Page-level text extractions
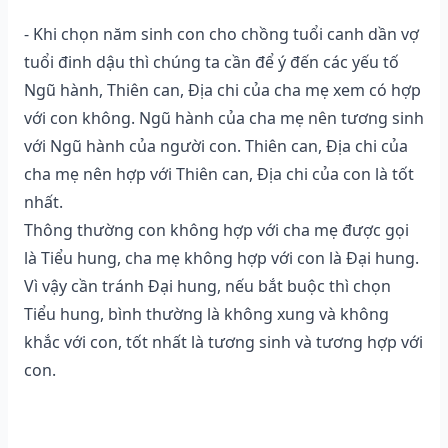
- Khi chọn năm sinh con cho chồng tuổi canh dần vợ
tuổi đinh dậu thì chúng ta cần để ý đến các yếu tố
Ngũ hành, Thiên can, Địa chi của cha mẹ xem có hợp
với con không. Ngũ hành của cha mẹ nên tương sinh
với Ngũ hành của người con. Thiên can, Địa chi của
cha mẹ nên hợp với Thiên can, Địa chi của con là tốt
nhất.
Thông thường con không hợp với cha mẹ được gọi
là Tiểu hung, cha mẹ không hợp với con là Đại hung.
Vì vậy cần tránh Đại hung, nếu bắt buộc thì chọn
Tiểu hung, bình thường là không xung và không
khắc với con, tốt nhất là tương sinh và tương hợp với
con.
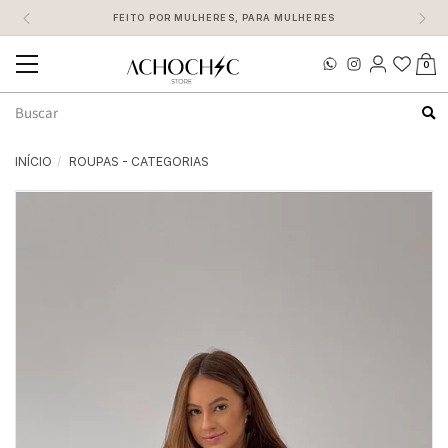
FEITO POR MULHERES, PARA MULHERES
0
Mudar
navegação
Busca
INÍCIO
ROUPAS - CATEGORIAS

▶ _Task item_: Which lines of the data contain the word "hung"? Copy each one.

▶ _Task output_:
là Tiểu hung, cha mẹ không hợp với con là Đại hung.
Vì vậy cần tránh Đại hung, nếu bắt buộc thì chọn
Tiểu hung, bình thường là không xung và không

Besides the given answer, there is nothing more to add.